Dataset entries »

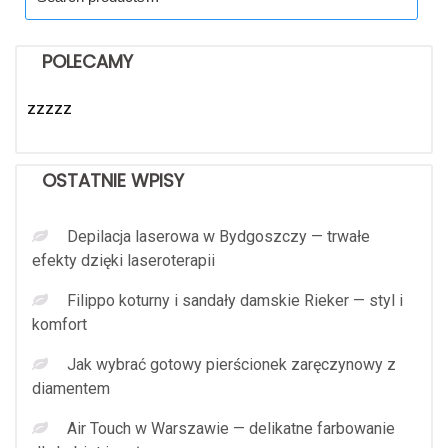
for:
POLECAMY
zzzzz
OSTATNIE WPISY
Depilacja laserowa w Bydgoszczy — trwałe
efekty dzięki laseroterapii
Filippo koturny i sandały damskie Rieker — styl i
komfort
Jak wybrać gotowy pierścionek zaręczynowy z
diamentem
Air Touch w Warszawie — delikatne farbowanie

Description of the task » Every line of the records must come back unchanged, except that pictures are dropped.

Exercise output »
for:
POLECAMY
zzzzz
OSTATNIE WPISY
Depilacja laserowa w Bydgoszczy — trwałe
efekty dzięki laseroterapii
Filippo koturny i sandały damskie Rieker — styl i
komfort
Jak wybrać gotowy pierścionek zaręczynowy z
diamentem
Air Touch w Warszawie — delikatne farbowanie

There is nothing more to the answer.